WHAT IS NEEDED
Pictures aside, can you reproduce the records word for word?

*** INFORMATION

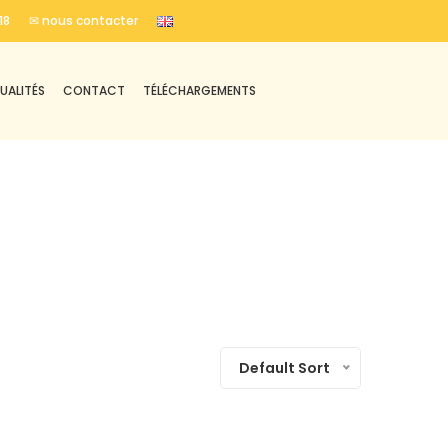
18
✉ nous contacter
UALITÉS
CONTACT
TÉLÉCHARGEMENTS
Default Sort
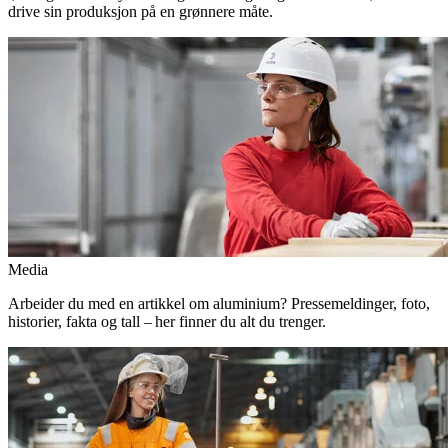
drive sin produksjon på en grønnere måte.
Media
Arbeider du med en artikkel om aluminium? Pressemeldinger, foto,
historier, fakta og tall – her finner du alt du trenger.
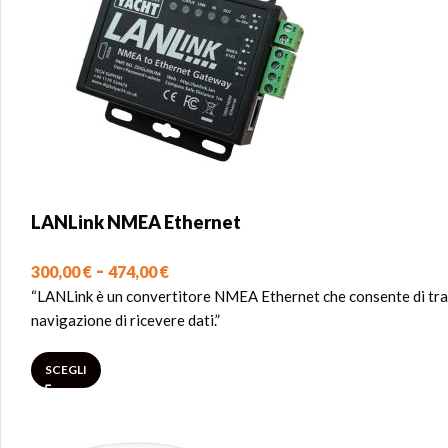
LANLink NMEA Ethernet
-
300,00
€
474,00
€
“LANLink è un convertitore NMEA Ethernet che consente di trasm
navigazione di ricevere dati.”
SCEGLI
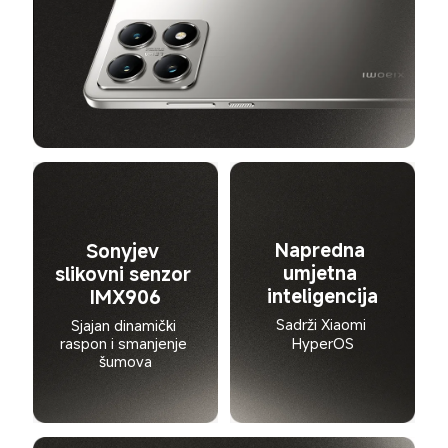
Napredna 
Sonyjev 
umjetna 
slikovni senzor 
inteligencija
IMX906
Sadrži Xiaomi 
Sjajan dinamički 
raspon i smanjenje 
HyperOS
šumova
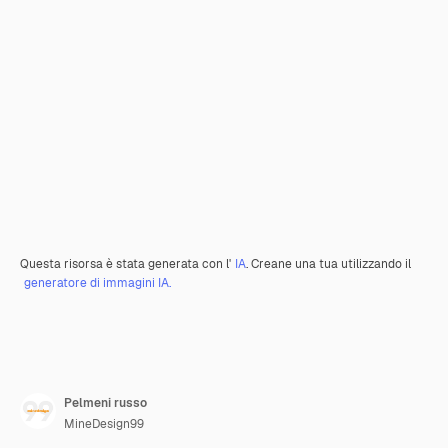
Questa risorsa è stata generata con l'
IA
. Creane una tua utilizzando il
generatore di immagini IA.
Pelmeni russo
MineDesign99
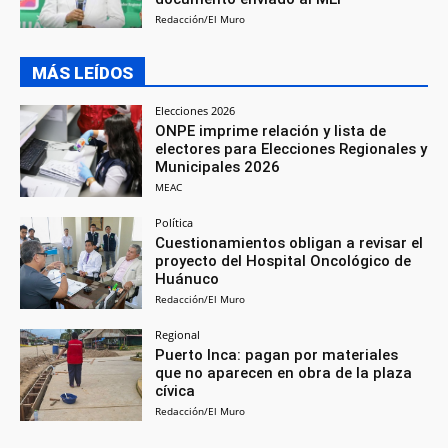
Redacción/El Muro
MÁS LEÍDOS
Elecciones 2026
ONPE imprime relación y lista de
electores para Elecciones Regionales y
Municipales 2026
MEAC
Política
Cuestionamientos obligan a revisar el
proyecto del Hospital Oncológico de
Huánuco
Redacción/El Muro
Regional
Puerto Inca: pagan por materiales
que no aparecen en obra de la plaza
cívica
Redacción/El Muro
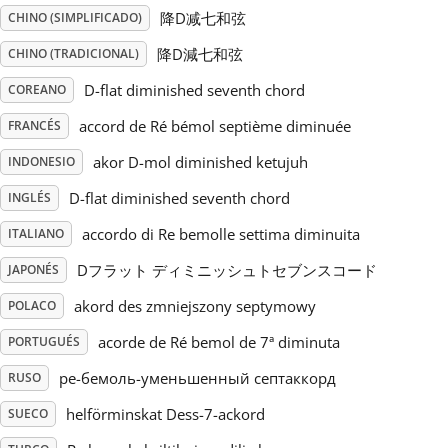
降D减七和弦
CHINO (SIMPLIFICADO)
Русский
降D減七和弦
CHINO (TRADICIONAL)
D-flat diminished seventh chord
COREANO
Svenska
accord de Ré bémol septième diminuée
FRANCÉS
akor D-mol diminished ketujuh
INDONESIO
Tiếng Việt
D-flat diminished seventh chord
INGLÉS
Türkçe
accordo di Re bemolle settima diminuita
ITALIANO
Dフラット ディミニッシュトセブンスコード
JAPONÉS
Українська
akord des zmniejszony septymowy
POLACO
acorde de Ré bemol de 7ª diminuta
PORTUGUÉS
简体中文
ре-бемоль-уменьшенный септаккорд
RUSO
helförminskat Dess-7-ackord
SUECO
繁體中文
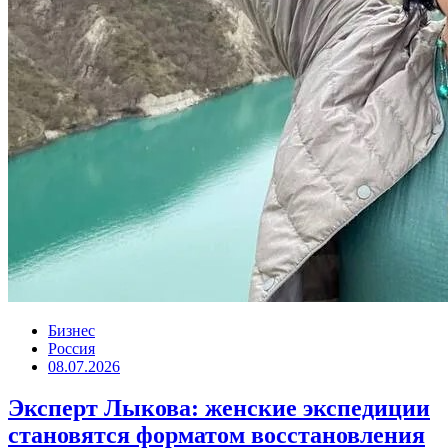
Бизнес
Россия
08.07.2026
Эксперт Лыкова: женские экспедиции
становятся форматом восстановления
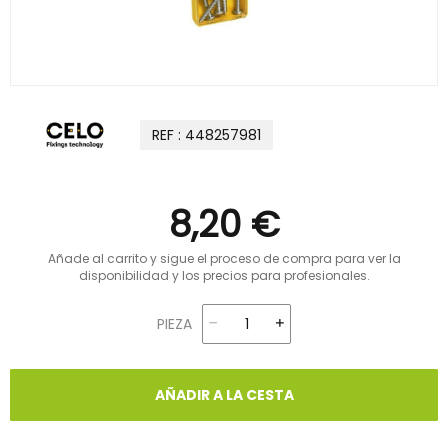
REF : 448257981
8,20 €
Añade al carrito y sigue el proceso de compra para ver la
disponibilidad y los precios para profesionales.
PIEZA
AÑADIR A LA CESTA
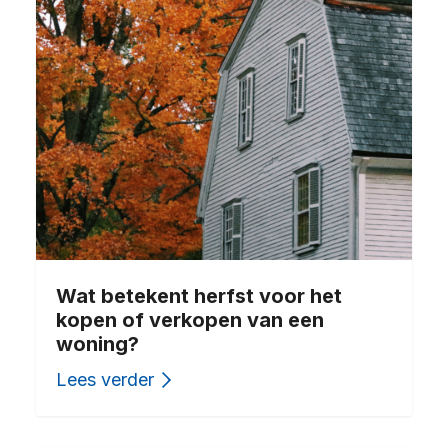
Wat betekent herfst voor het
kopen of verkopen van een
woning?
Lees verder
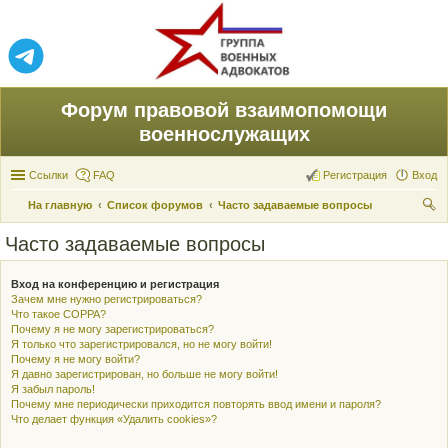
Форум правовой взаимопомощи
военнослужащих
Ссылки
FAQ
Регистрация
Вход
На главную
Список форумов
Часто задаваемые вопросы
ои
Часто задаваемые вопросы
ск
Вход на конференцию и регистрация
Зачем мне нужно регистрироваться?
Что такое COPPA?
Почему я не могу зарегистрироваться?
Я только что зарегистрировался, но не могу войти!
Почему я не могу войти?
Я давно зарегистрирован, но больше не могу войти!
Я забыл пароль!
Почему мне периодически приходится повторять ввод имени и пароля?
Что делает функция «Удалить cookies»?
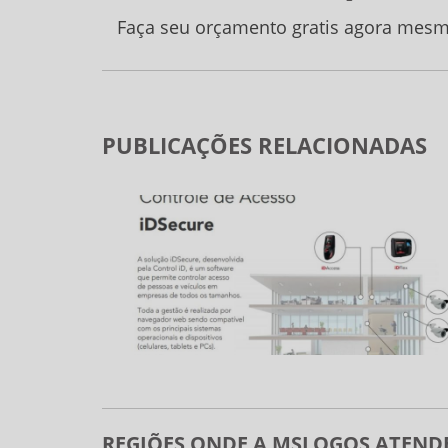
Faça seu orçamento gratis agora mesm
PUBLICAÇÕES RELACIONADAS
REGIÕES ONDE A MSLOGOS ATENDE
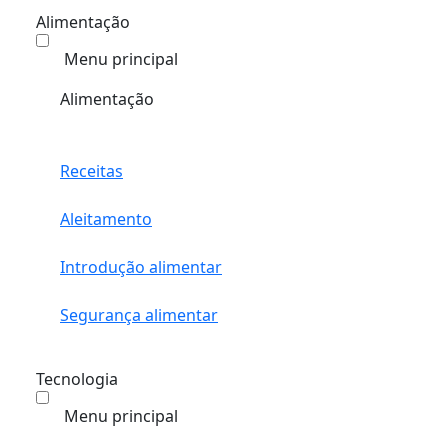
Alimentação
Menu principal
Alimentação
Receitas
Aleitamento
Introdução alimentar
Segurança alimentar
Tecnologia
Menu principal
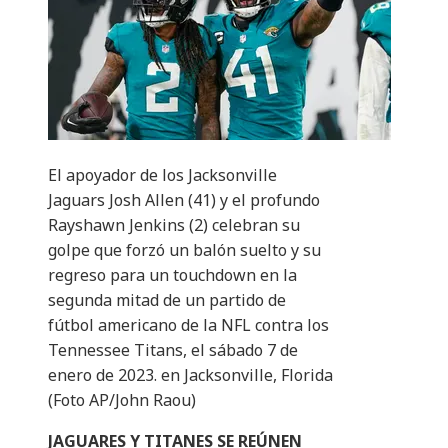
El apoyador de los Jacksonville
Jaguars Josh Allen (41) y el profundo
Rayshawn Jenkins (2) celebran su
golpe que forzó un balón suelto y su
regreso para un touchdown en la
segunda mitad de un partido de
fútbol americano de la NFL contra los
Tennessee Titans, el sábado 7 de
enero de 2023. en Jacksonville, Florida
(Foto AP/John Raou)
JAGUARES Y TITANES SE REÚNEN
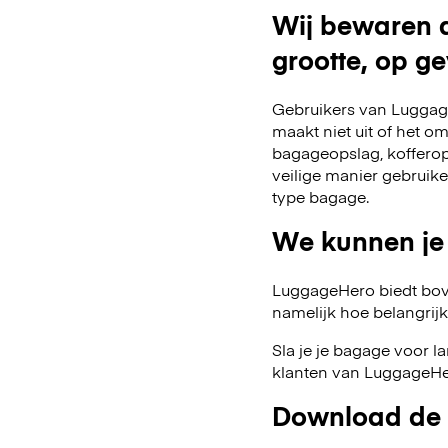
Wij bewaren a
grootte, op ge
Gebruikers van Luggage
maakt niet uit of het o
bagageopslag, kofferop
veilige manier gebruik
type bagage.
We kunnen je
LuggageHero biedt bov
namelijk hoe belangrijk fl
Sla je je bagage voor l
klanten van LuggageHer
Download de 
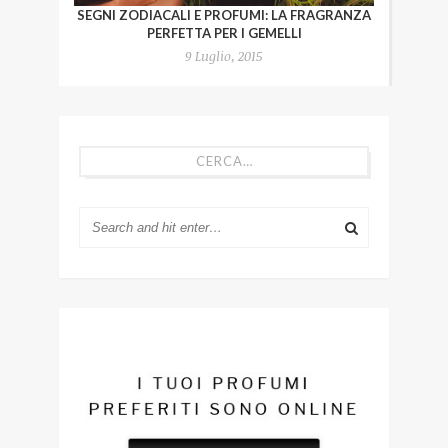
SEGNI ZODIACALI E PROFUMI: LA FRAGRANZA
PERFETTA PER I GEMELLI
9 Luglio, 2015
CERCA…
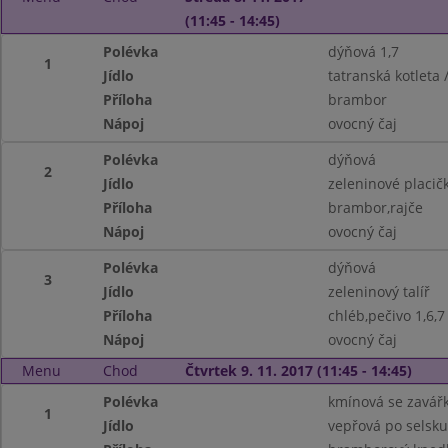
(11:45 - 14:45)
Polévka
dýňová 1,7
1
Jídlo
tatranská kotleta 
Příloha
brambor
Nápoj
ovocný čaj
Polévka
dýňová
2
Jídlo
zeleninové placičk
Příloha
brambor,rajče
Nápoj
ovocný čaj
Polévka
dýňová
3
Jídlo
zeleninový talíř
Příloha
chléb,pečivo 1,6,7
Nápoj
ovocný čaj
Menu
Chod
Čtvrtek 9. 11. 2017 (11:45 - 14:45)
Polévka
kmínová se zavářk
1
Jídlo
vepřová po selsku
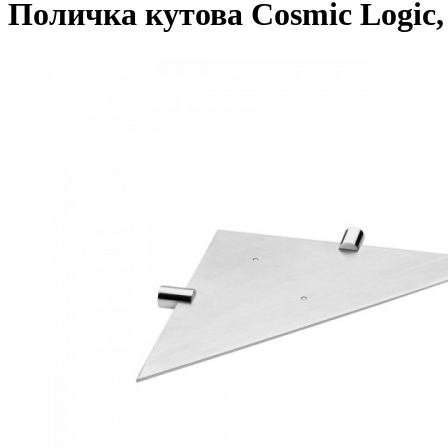
Поличка кутова Cosmic Logic,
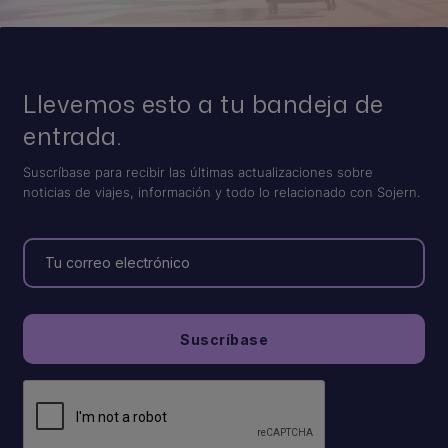
Llevemos esto a tu bandeja de
entrada.
Suscríbase para recibir las últimas actualizaciones sobre
noticias de viajes, información y todo lo relacionado con Sojern.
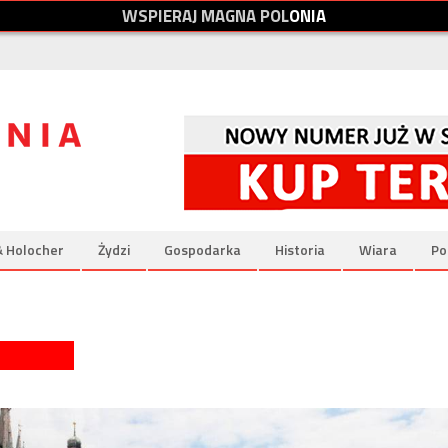
W
S
P
I
E
R
A
J
M
A
G
N
A
P
O
L
O
N
I
A
& Holocher
Żydzi
Gospodarka
Historia
Wiara
Po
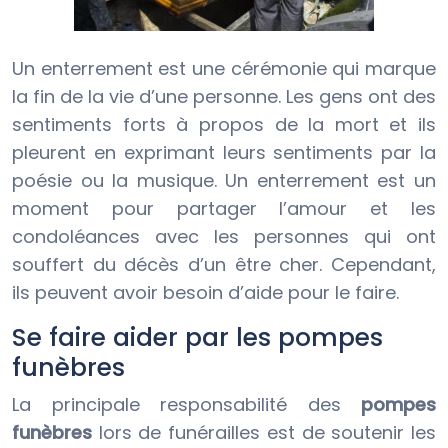
Un enterrement est une cérémonie qui marque
la fin de la vie d’une personne. Les gens ont des
sentiments forts à propos de la mort et ils
pleurent en exprimant leurs sentiments par la
poésie ou la musique. Un enterrement est un
moment pour partager l’amour et les
condoléances avec les personnes qui ont
souffert du décès d’un être cher. Cependant,
ils peuvent avoir besoin d’aide pour le faire.
Se faire aider par les pompes
funèbres
La principale responsabilité des
pompes
funèbres
lors de funérailles est de soutenir les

******

SOLUTION BELOW
18
✉ nous contacter
UALITÉS
CONTACT
TÉLÉCHARGEMENTS
Default Sort
drive sin produksjon på en grønnere måte.
Media
Arbeider du med en artikkel om aluminium? Pressemeldinger, foto,
historier, fakta og tall – her finner du alt du trenger.
LANLink NMEA Ethernet
-
300,00
€
474,00
€
“LANLink è un convertitore NMEA Ethernet che consente di trasm
navigazione di ricevere dati.”
SCEGLI
Napredna 
Sonyjev 
umjetna 
slikovni senzor 
inteligencija
IMX906
Sadrži Xiaomi 
Sjajan dinamički 
raspon i smanjenje 
HyperOS
šumova
Questa risorsa è stata generata con l'
IA
. Creane una tua utilizzando il
generatore di immagini IA.
Pelmeni russo
MineDesign99
Redacción/El Muro
MÁS LEÍDOS
Elecciones 2026
ONPE imprime relación y lista de
electores para Elecciones Regionales y
Municipales 2026
MEAC
Política
Cuestionamientos obligan a revisar el
proyecto del Hospital Oncológico de
Huánuco
Redacción/El Muro
Regional
Puerto Inca: pagan por materiales
que no aparecen en obra de la plaza
cívica
Redacción/El Muro
降D减七和弦
CHINO (SIMPLIFICADO)
Русский
降D減七和弦
CHINO (TRADICIONAL)
D-flat diminished seventh chord
COREANO
Svenska
accord de Ré bémol septième diminuée
FRANCÉS
akor D-mol diminished ketujuh
INDONESIO
Tiếng Việt
D-flat diminished seventh chord
INGLÉS
Türkçe
accordo di Re bemolle settima diminuita
ITALIANO
Dフラット ディミニッシュトセブンスコード
JAPONÉS
Українська
akord des zmniejszony septymowy
POLACO
acorde de Ré bemol de 7ª diminuta
PORTUGUÉS
简体中文
ре-бемоль-уменьшенный септаккорд
RUSO
helförminskat Dess-7-ackord
SUECO
繁體中文
Бизнес
Россия
08.07.2026
Эксперт Лыкова: женские экспедиции
становятся форматом восстановления
REF : 448257981
8,20 €
Añade al carrito y sigue el proceso de compra para ver la
disponibilidad y los precios para profesionales.
PIEZA
AÑADIR A LA CESTA
Wat betekent herfst voor het
kopen of verkopen van een
woning?
Lees verder
Форум правовой взаимопомощи
военнослужащих
Ссылки
FAQ
Регистрация
Вход
На главную
Список форумов
Часто задаваемые вопросы
ои
Часто задаваемые вопросы
ск
Вход на конференцию и регистрация
Зачем мне нужно регистрироваться?
Что такое COPPA?
Почему я не могу зарегистрироваться?
Я только что зарегистрировался, но не могу войти!
Почему я не могу войти?
Я давно зарегистрирован, но больше не могу войти!
Я забыл пароль!
Почему мне периодически приходится повторять ввод имени и пароля?
Что делает функция «Удалить cookies»?
Faça seu orçamento gratis agora mesm
PUBLICAÇÕES RELACIONADAS
REGIÕES ONDE A MSLOGOS ATENDE
Alimentação
Menu principal
Alimentação
Receitas
Aleitamento
Introdução alimentar
Segurança alimentar
Tecnologia
Menu principal
El apoyador de los Jacksonville
Jaguars Josh Allen (41) y el profundo
Rayshawn Jenkins (2) celebran su
golpe que forzó un balón suelto y su
regreso para un touchdown en la
segunda mitad de un partido de
fútbol americano de la NFL contra los
Tennessee Titans, el sábado 7 de
enero de 2023. en Jacksonville, Florida
(Foto AP/John Raou)
JAGUARES Y TITANES SE REÚNEN
Wij bewaren a
grootte, op ge
Gebruikers van Luggage
maakt niet uit of het o
bagageopslag, kofferop
veilige manier gebruik
type bagage.
We kunnen je
LuggageHero biedt bov
namelijk hoe belangrijk fl
Sla je je bagage voor l
klanten van LuggageHer
Download de 
SEGNI ZODIACALI E PROFUMI: LA FRAGRANZA
PERFETTA PER I GEMELLI
9 Luglio, 2015
CERCA…
(11:45 - 14:45)
Polévka
dýňová 1,7
1
Jídlo
tatranská kotleta 
Příloha
brambor
Nápoj
ovocný čaj
Polévka
dýňová
2
Jídlo
zeleninové placičk
Příloha
brambor,rajče
Nápoj
ovocný čaj
Polévka
dýňová
3
Jídlo
zeleninový talíř
Příloha
chléb,pečivo 1,6,7
Nápoj
ovocný čaj
Menu
Chod
Čtvrtek 9. 11. 2017 (11:45 - 14:45)
Polévka
kmínová se zavářk
1
Jídlo
vepřová po selsku
Поличка кутова Cosmic Logic,
Llevemos esto a tu bandeja de
entrada.
Suscríbase para recibir las últimas actualizaciones sobre
noticias de viajes, información y todo lo relacionado con Sojern.
W
S
P
I
E
R
A
J
M
A
G
N
A
P
O
L
O
N
I
A
& Holocher
Żydzi
Gospodarka
Historia
Wiara
Po
Un enterrement est une cérémonie qui marque
la fin de la vie d’une personne. Les gens ont des
sentiments forts à propos de la mort et ils
pleurent en exprimant leurs sentiments par la
poésie ou la musique. Un enterrement est un
moment pour partager l’amour et les
condoléances avec les personnes qui ont
souffert du décès d’un être cher. Cependant,
ils peuvent avoir besoin d’aide pour le faire.
Se faire aider par les pompes
funèbres
La principale responsabilité des
pompes
funèbres
lors de funérailles est de soutenir les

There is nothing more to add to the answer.